Over the foreseeable future, our plan is to implement products first for the Mac and then to port them to Windows. We are taking care in the design of the Windows user interface to make this as easy as possible.

In his more unguarded moments, Gates would refer to Windows as “Mac on the [IBM] PC.”

Just one worrisome unknown continued to nag at him: what role would IBM play in his GUI-driven world of the future?

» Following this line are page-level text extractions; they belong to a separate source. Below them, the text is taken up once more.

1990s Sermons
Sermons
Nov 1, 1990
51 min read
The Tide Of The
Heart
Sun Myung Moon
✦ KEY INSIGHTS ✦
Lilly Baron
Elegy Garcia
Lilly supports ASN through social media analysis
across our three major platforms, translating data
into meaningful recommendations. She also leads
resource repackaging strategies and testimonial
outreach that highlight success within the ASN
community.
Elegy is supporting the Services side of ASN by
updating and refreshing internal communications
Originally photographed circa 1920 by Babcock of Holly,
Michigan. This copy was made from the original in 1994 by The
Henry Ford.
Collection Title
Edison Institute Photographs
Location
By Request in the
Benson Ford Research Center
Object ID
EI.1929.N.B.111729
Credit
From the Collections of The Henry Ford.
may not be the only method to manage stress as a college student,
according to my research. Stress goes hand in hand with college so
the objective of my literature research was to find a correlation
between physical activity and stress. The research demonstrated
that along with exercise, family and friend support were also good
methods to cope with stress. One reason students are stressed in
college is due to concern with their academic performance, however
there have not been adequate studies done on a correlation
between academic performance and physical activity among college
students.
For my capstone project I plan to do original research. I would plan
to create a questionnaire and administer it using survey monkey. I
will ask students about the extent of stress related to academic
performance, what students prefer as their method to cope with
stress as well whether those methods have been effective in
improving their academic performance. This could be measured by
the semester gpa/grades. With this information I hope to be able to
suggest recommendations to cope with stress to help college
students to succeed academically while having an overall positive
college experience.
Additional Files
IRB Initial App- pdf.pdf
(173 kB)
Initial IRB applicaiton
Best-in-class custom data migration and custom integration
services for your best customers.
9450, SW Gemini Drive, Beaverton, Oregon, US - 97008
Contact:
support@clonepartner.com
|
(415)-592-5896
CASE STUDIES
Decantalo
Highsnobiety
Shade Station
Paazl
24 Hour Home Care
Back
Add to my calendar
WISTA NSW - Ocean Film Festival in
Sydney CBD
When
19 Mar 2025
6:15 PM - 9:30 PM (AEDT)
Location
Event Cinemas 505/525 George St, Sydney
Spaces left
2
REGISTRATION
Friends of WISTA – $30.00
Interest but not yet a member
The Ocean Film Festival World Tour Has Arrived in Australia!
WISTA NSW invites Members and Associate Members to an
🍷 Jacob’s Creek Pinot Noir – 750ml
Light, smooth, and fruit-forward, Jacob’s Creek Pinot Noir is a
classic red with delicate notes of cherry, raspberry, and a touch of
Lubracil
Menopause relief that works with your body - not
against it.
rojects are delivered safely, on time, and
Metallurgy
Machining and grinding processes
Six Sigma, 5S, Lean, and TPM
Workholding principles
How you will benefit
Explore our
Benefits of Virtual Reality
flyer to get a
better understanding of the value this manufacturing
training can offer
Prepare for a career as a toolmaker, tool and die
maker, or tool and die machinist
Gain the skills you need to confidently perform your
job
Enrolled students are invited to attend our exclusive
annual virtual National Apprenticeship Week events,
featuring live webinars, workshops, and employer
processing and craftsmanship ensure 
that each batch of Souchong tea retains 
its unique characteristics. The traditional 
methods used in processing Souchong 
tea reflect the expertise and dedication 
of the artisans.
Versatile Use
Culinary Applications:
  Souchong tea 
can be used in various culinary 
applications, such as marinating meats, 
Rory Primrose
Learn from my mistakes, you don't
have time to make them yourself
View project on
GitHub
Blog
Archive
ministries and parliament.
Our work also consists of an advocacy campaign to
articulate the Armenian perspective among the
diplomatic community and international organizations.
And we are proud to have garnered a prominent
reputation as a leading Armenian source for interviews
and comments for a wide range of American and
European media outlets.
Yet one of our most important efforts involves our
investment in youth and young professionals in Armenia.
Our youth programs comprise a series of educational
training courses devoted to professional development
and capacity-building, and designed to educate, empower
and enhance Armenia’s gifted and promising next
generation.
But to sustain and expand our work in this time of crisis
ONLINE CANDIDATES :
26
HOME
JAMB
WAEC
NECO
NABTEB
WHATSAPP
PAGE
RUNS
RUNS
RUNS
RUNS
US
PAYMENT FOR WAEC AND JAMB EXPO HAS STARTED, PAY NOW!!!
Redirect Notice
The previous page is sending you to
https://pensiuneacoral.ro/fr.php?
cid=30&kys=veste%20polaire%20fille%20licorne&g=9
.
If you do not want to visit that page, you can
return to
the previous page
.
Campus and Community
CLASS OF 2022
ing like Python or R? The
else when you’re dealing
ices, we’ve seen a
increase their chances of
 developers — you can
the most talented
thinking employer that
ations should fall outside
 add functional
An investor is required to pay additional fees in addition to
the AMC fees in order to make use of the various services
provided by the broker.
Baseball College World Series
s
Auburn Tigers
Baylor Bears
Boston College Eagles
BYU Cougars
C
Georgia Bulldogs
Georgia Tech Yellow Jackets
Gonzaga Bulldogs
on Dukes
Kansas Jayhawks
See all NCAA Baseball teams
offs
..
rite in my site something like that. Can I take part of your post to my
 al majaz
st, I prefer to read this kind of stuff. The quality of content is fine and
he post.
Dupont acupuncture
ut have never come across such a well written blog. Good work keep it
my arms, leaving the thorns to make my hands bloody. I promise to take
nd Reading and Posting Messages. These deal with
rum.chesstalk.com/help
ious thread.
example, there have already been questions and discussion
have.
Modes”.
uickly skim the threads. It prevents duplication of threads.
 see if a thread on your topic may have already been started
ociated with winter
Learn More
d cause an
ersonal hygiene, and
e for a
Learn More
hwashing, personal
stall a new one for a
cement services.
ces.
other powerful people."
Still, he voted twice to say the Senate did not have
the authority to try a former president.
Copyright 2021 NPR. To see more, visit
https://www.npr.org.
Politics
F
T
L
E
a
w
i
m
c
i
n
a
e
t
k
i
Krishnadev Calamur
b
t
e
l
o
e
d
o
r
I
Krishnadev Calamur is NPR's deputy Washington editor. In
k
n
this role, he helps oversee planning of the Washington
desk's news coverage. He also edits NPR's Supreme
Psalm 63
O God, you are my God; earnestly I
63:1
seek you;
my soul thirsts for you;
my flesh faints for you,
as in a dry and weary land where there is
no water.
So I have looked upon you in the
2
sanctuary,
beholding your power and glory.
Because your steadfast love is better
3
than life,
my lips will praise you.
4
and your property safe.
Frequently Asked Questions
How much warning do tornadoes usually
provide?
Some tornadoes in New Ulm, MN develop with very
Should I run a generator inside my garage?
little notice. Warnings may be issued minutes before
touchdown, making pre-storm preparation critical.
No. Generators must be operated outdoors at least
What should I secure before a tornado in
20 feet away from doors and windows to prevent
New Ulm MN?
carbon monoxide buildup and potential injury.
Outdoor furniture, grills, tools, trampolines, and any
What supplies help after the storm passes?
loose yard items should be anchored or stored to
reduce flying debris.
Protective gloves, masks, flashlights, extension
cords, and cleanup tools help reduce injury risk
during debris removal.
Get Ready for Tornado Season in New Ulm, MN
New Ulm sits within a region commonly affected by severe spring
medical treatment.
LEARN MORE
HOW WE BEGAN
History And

(Sources: the books The Making of Microsoft: How Bill Gates and His Team Created the World’s Most Successful Software Company by Daniel Ichbiah and Susan L. Knepper, Hard Drive: Bill Gates and the Making of the Microsoft Empire by James Wallace and Jim Erickson, Gates: How Microsoft’s Mogul Reinvented an Industry and Made Himself the Richest Man in America by Stephen Manes and Paul Andrews, and Apple Confidential 2.0: The Definitive History of the World’s Most Colorful Company by Owen W. Linzmayer; PC World of September 1983; InfoWorld of May 30 1983, November 21 1983, April 2 1984, October 21 1991, and November 20 1995; MacWorld of September 1991; Byte of December 1983. Finally, I owe a lot to Nathan Lineback for the histories, insights, comparisons, and images found at his wonderful online “GUI Gallery.”)

Footnotes

Footnotes
1 That said, it wasn’t quite the last gasp: Microsoft would also supply a BASIC for the Commodore Amiga, constituting the only piece of software they would ever develop for that machine, shortly after its release in 1985.